When I made my first trip to Brazil in 1992 I arrived in Belo Horizonte, a city as big as Berlin that most people have never heard of outside Brazil. In a public square in the center of this city I found a series of black-and-white portrait negatives. The photographers who made these portraits worked in the square using extremely simple equipment: a wooden box that served both as a camera and a darkroom. In front of a simple backdrop, photographs were taken with that box and developed inside it. The clients got their portraits after few minutes. The negatives were discarded. I collected these negatives and printed them. The title of that work is Belo Horizonte, Praça Rio Branco. In 1993 I made a similar work, Belo Horizonte, Parque Municipal.
Originally these portraits were taken for various administrative purposes, ID cards, driving licenses, and so on.

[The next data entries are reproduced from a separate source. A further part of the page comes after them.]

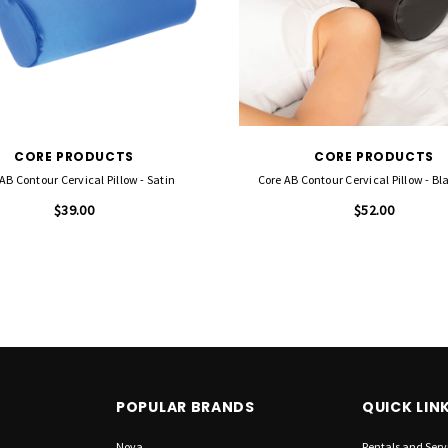
CORE PRODUCTS
CORE PRODUCTS
AB Contour Cervical Pillow - Satin
Core AB Contour Cervical Pillow - Bl
$39.00
$52.00
POPULAR BRANDS
QUICK LIN
Nova
Rentals and Serv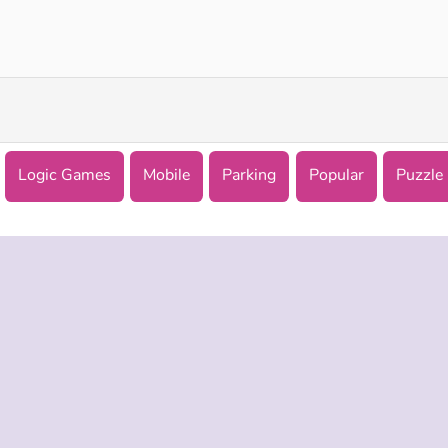
Parking Fury 3D: Night City
Parking Training Online
Logic Games
Mobile
Parking
Popular
Puzzle
 INFO
SUPPORT
LANGUAGES
f Use
Help
English
Policy
Русский
es
Deutsch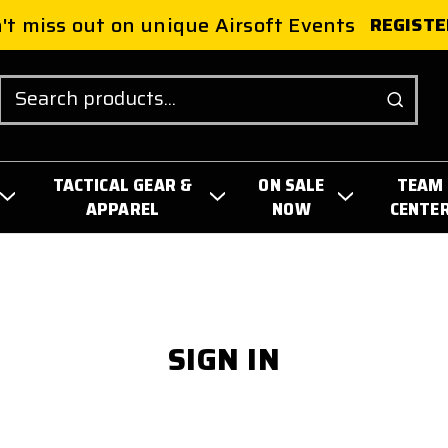
't miss out on unique Airsoft Events
REGISTE
Search
TACTICAL GEAR &
ON SALE
TEAM
APPAREL
NOW
CENTE
SIGN IN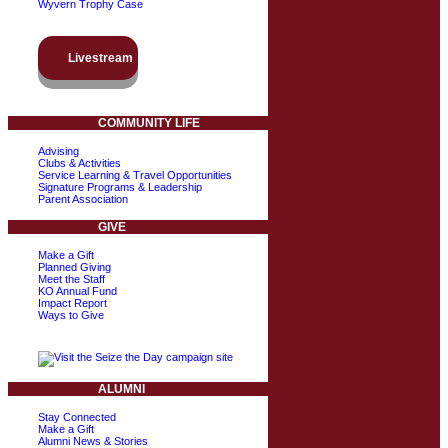
Wyvern Trophy Case
Livestream
COMMUNITY LIFE
Advising
Clubs & Activities
Service Learning & Travel Opportunities
Signature Programs & Leadership
Parent Association
GIVE
Make a Gift
Planned Giving
Meet the Staff
KO Annual Fund
Impact Report
Ways to Give
ALUMNI
Stay Connected
Make a Gift
Alumni News & Stories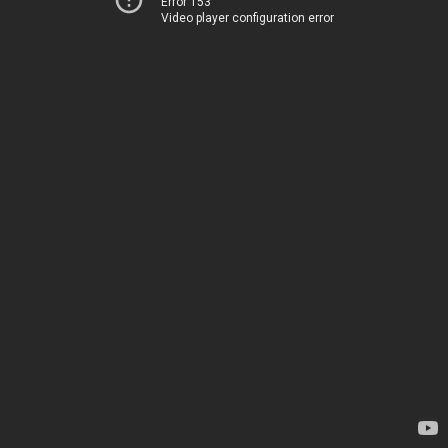
Error 153
Video player configuration error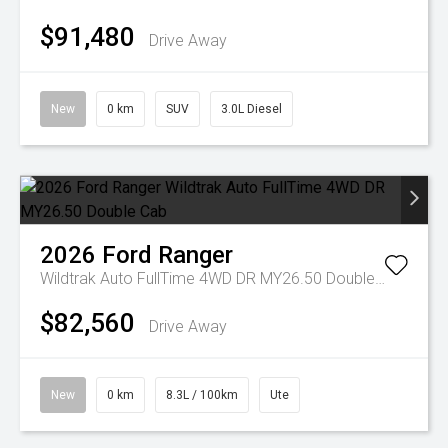
$91,480
Drive Away
New
0 km
SUV
3.0L Diesel
2026
Ford
Ranger
Wildtrak Auto FullTime 4WD DR MY26.50 Double Cab
$82,560
Drive Away
New
0 km
8.3L / 100km
Ute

People who are well off get their portraits taken in studios, and people who cannot afford studio portraits go to the square. The photographers do not give directions to the people depicted. They take plain, frontal, straightforward portraits.
When I returned to Belo Horizonte this year the photographers had moved to another square. And they had abandoned their primitive technique. They work in colour now using 35 mm cameras. After the photographs are taken they run to the nearest lab to get the strip of film developed and printed. The clients pick up their portraits about half an hour after they were taken. Negatives are still discarded. During my stay in Belo Horizonte I got up very early every morning before the street cleaners start to work, walked to the square and collected all the negatives I found. The result is Belo Horizonte, Praça Rui Barbosa.